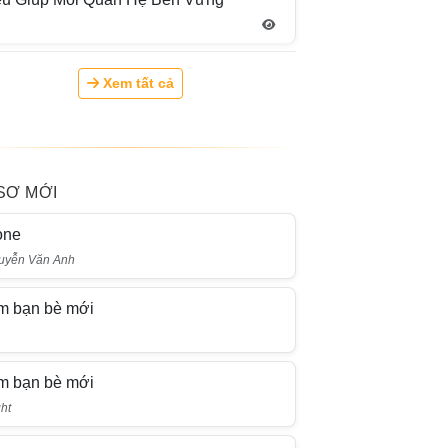
Xem tất cả
SƠ MỚI
one
uyễn Văn Anh
m bạn bè mới
i
m bạn bè mới
ht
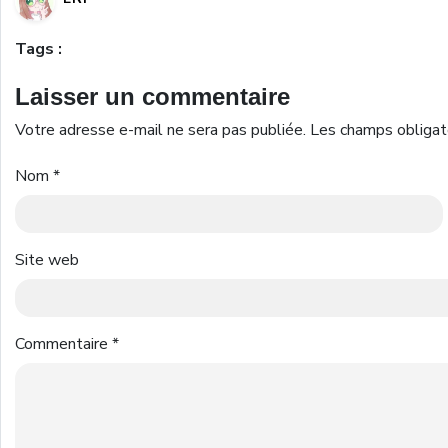
Tags :
Laisser un commentaire
Votre adresse e-mail ne sera pas publiée.
Les champs obligat
Nom
*
Site web
Commentaire
*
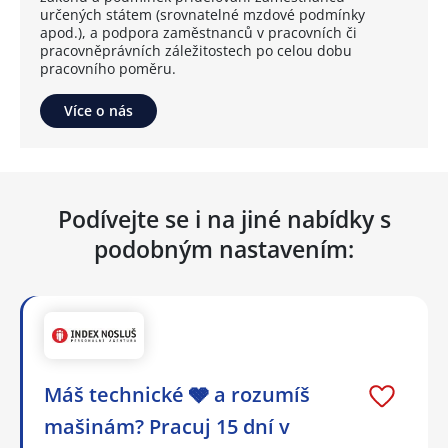
určených státem (srovnatelné mzdové podmínky
apod.), a podpora zaměstnanců v pracovních či
pracovněprávních záležitostech po celou dobu
pracovního poměru.
Více o nás
Podívejte se i na jiné nabídky s
podobným nastavením:
Máš technické 🩶 a rozumíš
mašinám? Pracuj 15 dní v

:::

[TASK BRIEF]
Copy the entire listing exactly but skip the pictures.

[ANSWER TO THE PROBLEM]
Xem tất cả
SƠ MỚI
one
uyễn Văn Anh
m bạn bè mới
i
m bạn bè mới
ht
Tags :
Laisser un commentaire
Votre adresse e-mail ne sera pas publiée.
Les champs obligat
Nom
*
Site web
Commentaire
*
určených státem (srovnatelné mzdové podmínky
apod.), a podpora zaměstnanců v pracovních či
pracovněprávních záležitostech po celou dobu
pracovního poměru.
Více o nás
Podívejte se i na jiné nabídky s
podobným nastavením:
Máš technické 🩶 a rozumíš
mašinám? Pracuj 15 dní v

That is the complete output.